Duck Soup (1933, 70 min.) is the team’s masterpiece, still celebrated for its trenchant antiwar satire. But as Simon Louvish reveals in his superlative Marx Brothers bio Monkey Business, the original script was even more cynical, with Groucho as an arms merchant who becomes dictator of tiny Freedonia to have a ready client. Directed by the great Leo McCarey (who heartily disliked the experience), the movie dispenses with romantic subplots and instrumental solos, building to a crescendo the earlier films couldn’t quite manage. Margaret Dumont, the airy dowager who appeared in eight of their pictures, plays the rich widow sponsoring Groucho’s presidency, and Louis Calhern makes another excellent foil as the scheming foreign ambassador who recruits Harpo and Chico as spies (Wed-Thu 12/28-12/29, 1:40, 4:40, and 7:40 PM; Fri 12/30, midnight; Sat 12/31, 12:45 PM).

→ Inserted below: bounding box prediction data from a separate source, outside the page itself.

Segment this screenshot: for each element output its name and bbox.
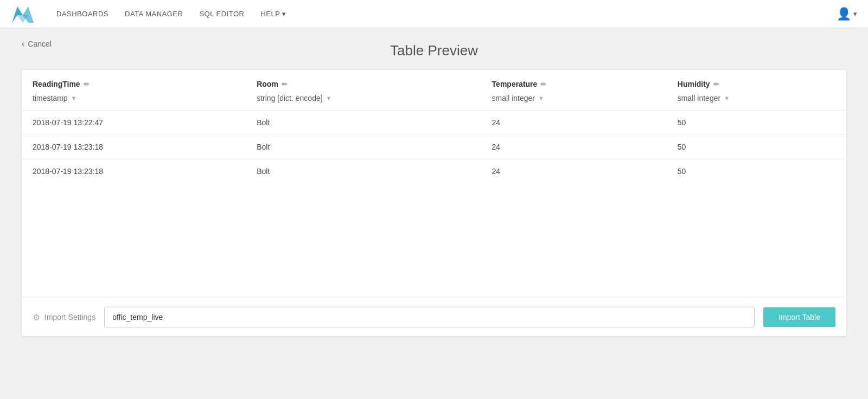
- page-title: Table Preview: [22, 42, 846, 59]
- cell-0-0: 2018-07-19 13:22:47: [22, 111, 246, 135]
- edit-temperature-icon[interactable]: ✏: [540, 80, 546, 88]
- type-dropdown-room[interactable]: ▼: [326, 95, 332, 101]
- nav-dashboards[interactable]: DASHBOARDS: [56, 10, 108, 18]
- cell-1-0: 2018-07-19 13:23:18: [22, 135, 246, 159]
- type-temperature: small integer ▼: [481, 92, 667, 111]
- cell-0-1: Bolt: [246, 111, 481, 135]
- preview-card: ReadingTime ✏ Room ✏ Tem: [22, 70, 846, 336]
- edit-room-icon[interactable]: ✏: [282, 80, 288, 88]
- col-header-reading-time: ReadingTime ✏: [22, 70, 246, 92]
- cell-2-1: Bolt: [246, 159, 481, 184]
- edit-humidity-icon[interactable]: ✏: [713, 80, 719, 88]
- type-reading-time: timestamp ▼: [22, 92, 246, 111]
- cell-2-3: 50: [667, 159, 846, 184]
- header-row: ReadingTime ✏ Room ✏ Tem: [22, 70, 846, 92]
- preview-table: ReadingTime ✏ Room ✏ Tem: [22, 70, 846, 183]
- import-table-button[interactable]: Import Table: [763, 307, 835, 327]
- cell-2-0: 2018-07-19 13:23:18: [22, 159, 246, 184]
- nav-help[interactable]: HELP ▾: [260, 10, 286, 18]
- table-name-input[interactable]: [104, 307, 755, 327]
- navbar: DASHBOARDS DATA MANAGER SQL EDITOR HELP …: [0, 0, 868, 28]
- user-chevron-icon: ▾: [853, 10, 857, 18]
- edit-reading-time-icon[interactable]: ✏: [84, 80, 90, 88]
- col-header-temperature: Temperature ✏: [481, 70, 667, 92]
- type-row: timestamp ▼ string [dict. encode] ▼: [22, 92, 846, 111]
- type-dropdown-temperature[interactable]: ▼: [538, 95, 544, 101]
- cell-2-2: 24: [481, 159, 667, 184]
- table-row: 2018-07-19 13:23:18Bolt2450: [22, 159, 846, 184]
- user-icon: 👤: [837, 7, 851, 21]
- col-header-humidity: Humidity ✏: [667, 70, 846, 92]
- user-menu[interactable]: 👤 ▾: [837, 7, 857, 21]
- cell-1-1: Bolt: [246, 135, 481, 159]
- table-row: 2018-07-19 13:22:47Bolt2450: [22, 111, 846, 135]
- type-room: string [dict. encode] ▼: [246, 92, 481, 111]
- type-dropdown-humidity[interactable]: ▼: [724, 95, 730, 101]
- cancel-label: Cancel: [28, 40, 52, 48]
- nav-sql-editor[interactable]: SQL EDITOR: [199, 10, 244, 18]
- logo[interactable]: [11, 4, 35, 24]
- col-header-room: Room ✏: [246, 70, 481, 92]
- nav-data-manager[interactable]: DATA MANAGER: [125, 10, 183, 18]
- type-humidity: small integer ▼: [667, 92, 846, 111]
- import-settings-label: Import Settings: [44, 313, 95, 321]
- cell-1-3: 50: [667, 135, 846, 159]
- nav-links: DASHBOARDS DATA MANAGER SQL EDITOR HELP …: [56, 10, 837, 18]
- cell-0-2: 24: [481, 111, 667, 135]
- type-dropdown-reading-time[interactable]: ▼: [71, 95, 77, 101]
- chevron-left-icon: ‹: [22, 39, 24, 49]
- page-content: ‹ Cancel Table Preview ReadingTime ✏: [0, 28, 868, 399]
- table-body: 2018-07-19 13:22:47Bolt24502018-07-19 13…: [22, 111, 846, 184]
- table-row: 2018-07-19 13:23:18Bolt2450: [22, 135, 846, 159]
- import-settings-button[interactable]: ⚙ Import Settings: [33, 312, 95, 323]
- table-container: ReadingTime ✏ Room ✏ Tem: [22, 70, 846, 298]
- cell-1-2: 24: [481, 135, 667, 159]
- cell-0-3: 50: [667, 111, 846, 135]
- card-footer: ⚙ Import Settings Import Table: [22, 298, 846, 336]
- chevron-down-icon: ▾: [282, 10, 286, 18]
- gear-icon: ⚙: [33, 312, 40, 323]
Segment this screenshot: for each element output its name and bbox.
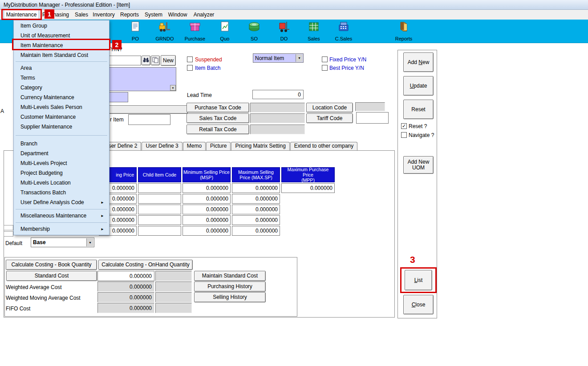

After Duck Soup flopped, Paramount dumped the Marx Brothers, Zeppo quit the act, Groucho tried his hand at straight acting, and Harpo toured the Soviet Union (becoming a real-life spy when the U.S. ambassador enlisted him to smuggle a letter to New York). Chico landed them a deal with MGM wunderkind Irving Thalberg, who resuscitated their careers, but any radical politics had to be checked at the studio gate: Thalberg had just finished making a series of fake newsreels that smeared Democratic gubernatorial candidate Upton Sinclair, and director Sam Wood would later help launch the red-baiting Motion Picture Alliance for the Preservation of American Ideals. A Night at the Opera (1935, 92 min.) is a more conventional but consistently charming entertainment, with excellent comic scenes set off by a straight plot, romantic interludes, and polished musical numbers (Sun-Mon 12/25-12/26, 3:30 and 7:10 PM). A Day at the Races (1937, 111 min.), completed after Thalberg’s untimely death, follows the same reliable formula, though it’s overlong and sometimes grating, particularly Harpo’s awful musical romp with some shucking-and-jiving stable hands (Tue 12/27, 3:20 and 7:10 PM).
Cast adrift again, the Marxes were presented with various options–including a Salvador Dali script featuring a 50-foot loaf of bread and a stampede of flaming giraffes–but ultimately went with the cautious choice of adapting a successful stage play. Made at RKO, Room Service (1938, 78 min.) casts Groucho as a theatrical producer trying to keep his show afloat until opening night, with lots of shenanigans involving unpaid hotel bills. Of the films screening, it’s the only real dud, proof that the Marx Brothers required not just their own writers and producers but their own reality (Tue 12/27, 1:40, 5:30, and 9:20 PM).